Greater Power To Access Individuals Information
As per reports from the Irish Times, the Cabinet has approved a bill that legislates the EU Anti-Money Laundering [AML] Directive. The decree, which the European Parliament had passed in July last year, sets up a framework for financial watchdogs of the member nation, so as to better regulate digital currencies. The intention is to mainly diminish the possibility of money laundering and financing terrorism.
The EU members have until January next year to incorporate these orders into their countries laws. The said amendments look to expand the capabilities and range of crypto platforms, exchanges and wallet providers.
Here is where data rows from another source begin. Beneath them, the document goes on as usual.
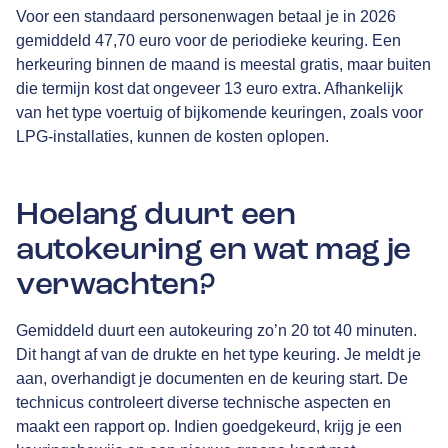
Voor een standaard personenwagen betaal je in 2026
gemiddeld 47,70 euro voor de periodieke keuring. Een
herkeuring binnen de maand is meestal gratis, maar buiten
die termijn kost dat ongeveer 13 euro extra. Afhankelijk
van het type voertuig of bijkomende keuringen, zoals voor
LPG-installaties, kunnen de kosten oplopen.
Hoelang duurt een
autokeuring en wat mag je
verwachten?
Gemiddeld duurt een autokeuring zo’n 20 tot 40 minuten.
Dit hangt af van de drukte en het type keuring. Je meldt je
aan, overhandigt je documenten en de keuring start. De
technicus controleert diverse technische aspecten en
maakt een rapport op. Indien goedgekeurd, krijg je een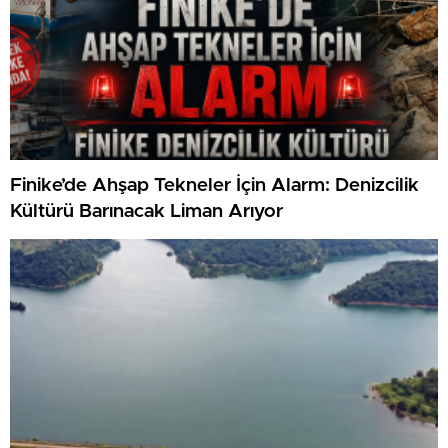
Finike’de Ahşap Tekneler İçin Alarm: Denizcilik
Kültürü Barınacak Liman Arıyor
It will also make anonymous bank accounts near impossible.
Finally, the mechanism to share information amongst member states will be improved as well.
EU directive widely supported in Ireland
Along with that, the amendment made by the Irish government to their Criminal Justice (Money Laundering and Terrorist Financing) (Amendment) Bill 2019 also strengthens it further, particularly in matters of “virtual currencies for terrorist financing and the use of prepaid cards.”
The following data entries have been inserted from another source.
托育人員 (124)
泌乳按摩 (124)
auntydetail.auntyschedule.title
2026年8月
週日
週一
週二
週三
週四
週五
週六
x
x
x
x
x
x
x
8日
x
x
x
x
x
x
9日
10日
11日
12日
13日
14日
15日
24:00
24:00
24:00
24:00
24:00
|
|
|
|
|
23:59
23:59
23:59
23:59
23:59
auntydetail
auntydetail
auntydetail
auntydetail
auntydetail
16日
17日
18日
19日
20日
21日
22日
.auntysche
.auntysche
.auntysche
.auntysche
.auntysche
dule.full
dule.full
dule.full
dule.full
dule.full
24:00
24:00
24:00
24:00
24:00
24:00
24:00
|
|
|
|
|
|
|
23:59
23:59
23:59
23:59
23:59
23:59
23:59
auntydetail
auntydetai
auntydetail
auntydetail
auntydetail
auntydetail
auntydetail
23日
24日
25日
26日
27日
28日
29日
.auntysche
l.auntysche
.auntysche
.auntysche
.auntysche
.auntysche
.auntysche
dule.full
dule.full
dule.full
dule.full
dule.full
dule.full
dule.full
Charlie Flanagan, Minister of Justice, discussed the serious implications of money laundering and its links to serious criminals and terrorists. This has various implications, including destroying many innocent lives.
“Criminals seek to exploit the EU’s open borders and EU-wide measures are vital for that reason. Ireland strongly supports the provisions in the fifth EU money laundering directive, ‘’ he stated.
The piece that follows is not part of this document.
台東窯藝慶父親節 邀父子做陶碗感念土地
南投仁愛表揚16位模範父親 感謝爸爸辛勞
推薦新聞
It is expected the government will be able to pass the bill. If and when that happens, more privacy of the people staying in the EU will be sacrificed at the altar of security.
Financial institutions will need to be stricter with the details of new clients, anonymous deposit boxes shall be defunct and the Criminal Assets Bureau will have full access to bank records in case of any investigations.
There have been numerous countries exploring the possibilities offered by blockchain. Some like India has decided its not for them, while others like Venezuela are seriously considering switching over to it.
Late last year, the European Union Blockchain Observatory and Forum also added their thoughts about this matter, stating:
“Putting digital versions of national currencies on the blockchain means they could then become integral parts of smart contracts. That would unlock much of the potential innovation of blockchain by allowing parties to create automated agreements, including direct transactions in these currencies, instead of having to use a cryptocurrency as a proxy.”
The past couple of months has seen a notable increase in activities surrounding crypto assets, most notably in the FinTech sector.
With European powerhouses such as Germany and France becoming more open to blockchain enabled services and financial institutions, it seems like an interesting time for the EU as well as the crypto industry.